# Goat Nose Pics



## Iluvboers (Feb 26, 2009)

Finally got some pics. The pictures are not the best. I may have to find an older goat holder. I was having trouble helping hold the goat and getting a good focus.


----------



## ozark_jewels (Oct 7, 2005)

Ok, I was envisioning more on the nose itself, less on the face. That is not staph. It does look like it could be a form of soremouth possibly, or a fungus of some form.
The big bubble is interesting because it doesn't follow the same pattern as the other small bumps. Possibly something unrelated?


----------



## Minelson (Oct 16, 2007)

Owie! Looks like some kind of a fungus to me. Did you take a temp by chance? Poor babies


----------



## chamoisee (May 15, 2005)

Ow! Might be contagious to *you*, so be careful about handwashing. Might want to wear gloves.


----------



## chris30523 (Jun 11, 2005)

Mine got something similar one year from sunburning their noses.
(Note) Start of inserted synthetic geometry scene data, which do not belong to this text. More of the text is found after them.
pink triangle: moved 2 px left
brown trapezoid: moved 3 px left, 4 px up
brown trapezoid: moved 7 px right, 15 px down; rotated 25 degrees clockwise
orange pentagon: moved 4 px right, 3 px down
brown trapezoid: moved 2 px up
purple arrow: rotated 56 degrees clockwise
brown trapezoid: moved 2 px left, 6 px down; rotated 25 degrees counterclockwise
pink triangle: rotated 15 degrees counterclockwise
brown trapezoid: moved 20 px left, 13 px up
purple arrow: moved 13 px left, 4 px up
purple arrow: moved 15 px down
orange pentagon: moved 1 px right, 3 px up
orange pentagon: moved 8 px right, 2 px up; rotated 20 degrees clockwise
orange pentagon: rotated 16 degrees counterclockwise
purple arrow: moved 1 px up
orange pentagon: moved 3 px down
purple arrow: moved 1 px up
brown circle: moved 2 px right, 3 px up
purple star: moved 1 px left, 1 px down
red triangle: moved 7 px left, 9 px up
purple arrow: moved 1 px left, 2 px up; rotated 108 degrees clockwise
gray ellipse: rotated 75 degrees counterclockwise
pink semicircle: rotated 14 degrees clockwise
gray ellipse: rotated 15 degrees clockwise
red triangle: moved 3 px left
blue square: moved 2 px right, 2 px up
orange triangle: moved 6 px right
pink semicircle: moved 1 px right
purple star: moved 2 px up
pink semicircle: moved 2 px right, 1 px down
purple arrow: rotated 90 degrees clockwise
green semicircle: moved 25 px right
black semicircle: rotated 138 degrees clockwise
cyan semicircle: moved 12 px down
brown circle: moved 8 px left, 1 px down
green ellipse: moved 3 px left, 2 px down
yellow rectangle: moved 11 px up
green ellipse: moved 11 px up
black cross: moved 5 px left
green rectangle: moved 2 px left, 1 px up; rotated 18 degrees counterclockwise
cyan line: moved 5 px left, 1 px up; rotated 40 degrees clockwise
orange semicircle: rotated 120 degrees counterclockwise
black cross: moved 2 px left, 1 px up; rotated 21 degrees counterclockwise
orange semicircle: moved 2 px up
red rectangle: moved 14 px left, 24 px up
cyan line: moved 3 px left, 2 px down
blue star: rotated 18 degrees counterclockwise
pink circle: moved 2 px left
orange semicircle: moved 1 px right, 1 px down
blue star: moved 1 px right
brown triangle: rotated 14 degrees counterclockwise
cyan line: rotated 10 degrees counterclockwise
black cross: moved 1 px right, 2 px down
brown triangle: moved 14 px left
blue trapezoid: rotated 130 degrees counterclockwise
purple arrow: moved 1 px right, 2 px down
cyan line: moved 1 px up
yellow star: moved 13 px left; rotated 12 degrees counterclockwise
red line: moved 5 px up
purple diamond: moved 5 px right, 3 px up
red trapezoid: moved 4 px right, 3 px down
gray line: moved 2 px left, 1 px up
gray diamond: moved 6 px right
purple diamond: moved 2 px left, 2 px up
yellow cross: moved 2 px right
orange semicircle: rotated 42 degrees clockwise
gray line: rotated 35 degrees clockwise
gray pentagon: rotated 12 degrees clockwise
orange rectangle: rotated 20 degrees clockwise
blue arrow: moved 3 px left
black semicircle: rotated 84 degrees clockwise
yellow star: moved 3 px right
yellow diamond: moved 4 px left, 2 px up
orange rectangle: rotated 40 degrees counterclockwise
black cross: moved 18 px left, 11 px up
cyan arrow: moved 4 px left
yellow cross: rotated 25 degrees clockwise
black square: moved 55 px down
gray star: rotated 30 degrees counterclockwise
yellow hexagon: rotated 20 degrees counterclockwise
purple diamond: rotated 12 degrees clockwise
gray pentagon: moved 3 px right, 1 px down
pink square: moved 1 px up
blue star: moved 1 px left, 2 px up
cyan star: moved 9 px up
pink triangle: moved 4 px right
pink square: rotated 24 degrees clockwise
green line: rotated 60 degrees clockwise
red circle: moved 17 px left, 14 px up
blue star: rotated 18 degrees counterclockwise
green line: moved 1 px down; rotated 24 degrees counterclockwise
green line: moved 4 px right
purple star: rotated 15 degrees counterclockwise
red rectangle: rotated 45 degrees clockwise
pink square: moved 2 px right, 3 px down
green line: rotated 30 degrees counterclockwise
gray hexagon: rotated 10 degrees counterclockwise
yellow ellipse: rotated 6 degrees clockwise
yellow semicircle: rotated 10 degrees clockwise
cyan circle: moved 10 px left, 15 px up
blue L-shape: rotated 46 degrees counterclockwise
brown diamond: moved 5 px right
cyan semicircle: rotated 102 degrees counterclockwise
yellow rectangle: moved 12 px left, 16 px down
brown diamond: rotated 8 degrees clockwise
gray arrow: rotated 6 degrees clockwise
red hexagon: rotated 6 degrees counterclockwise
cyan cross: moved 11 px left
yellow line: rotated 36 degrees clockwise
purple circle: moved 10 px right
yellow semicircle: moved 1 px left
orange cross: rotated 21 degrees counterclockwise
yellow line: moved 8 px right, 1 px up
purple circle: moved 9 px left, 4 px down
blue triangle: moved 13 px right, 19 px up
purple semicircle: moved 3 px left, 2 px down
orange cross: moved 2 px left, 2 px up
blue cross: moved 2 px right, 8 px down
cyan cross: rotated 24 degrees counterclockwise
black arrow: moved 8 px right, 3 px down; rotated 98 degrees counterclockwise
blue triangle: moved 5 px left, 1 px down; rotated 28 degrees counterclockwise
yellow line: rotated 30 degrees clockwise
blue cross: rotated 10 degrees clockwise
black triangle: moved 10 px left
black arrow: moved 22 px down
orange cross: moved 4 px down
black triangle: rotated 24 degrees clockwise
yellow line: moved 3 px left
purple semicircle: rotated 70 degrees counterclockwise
I don't remember it being quite that bad but maybe it is from some sort of irritation(something they are sticking their noses into).The one with the lump looks like what ever it is may have caused some sort of abcess.I used zinc oxide ointment (the white stuff ) on theirs and the scabs loosend and fell of within about a week.


----------



## pookshollow (Aug 22, 2005)

If it was just the white noses, I'd suspect sunburn, but since one of them has a dark nose, I'd also guess a fungus. 

I'd suggest using Betadine (iodine soap) to wash the crusties off as best you can, then zinc oxide as Chris mentioned. The iodine will help fight the fungus, and the ointment will soften the scabs and soothe the skin.


----------



## Iluvboers (Feb 26, 2009)

Thank you for the advice, I will try the Betadine and Zinc Oxide. Do you think I should take the one with the big bump to the vet?


----------



## Minelson (Oct 16, 2007)

If you can I would...then they can also do a skin scraping and maybe give you a better idea of what you are dealing with the others too.


----------



## Starsmom (Nov 7, 2004)

Is it possible that the skin was itching so bad that the one with the bump scratched onto something and may have gotten a sliver of something embedded in his nose and it has gotten swollen and infected? Just a thought. Maybe others will know, could you use one of those athletes foot creams to help with the fungal problem?


----------



## pookshollow (Aug 22, 2005)

> Maybe others will know, could you use one of those athletes foot creams to help with the fungal problem?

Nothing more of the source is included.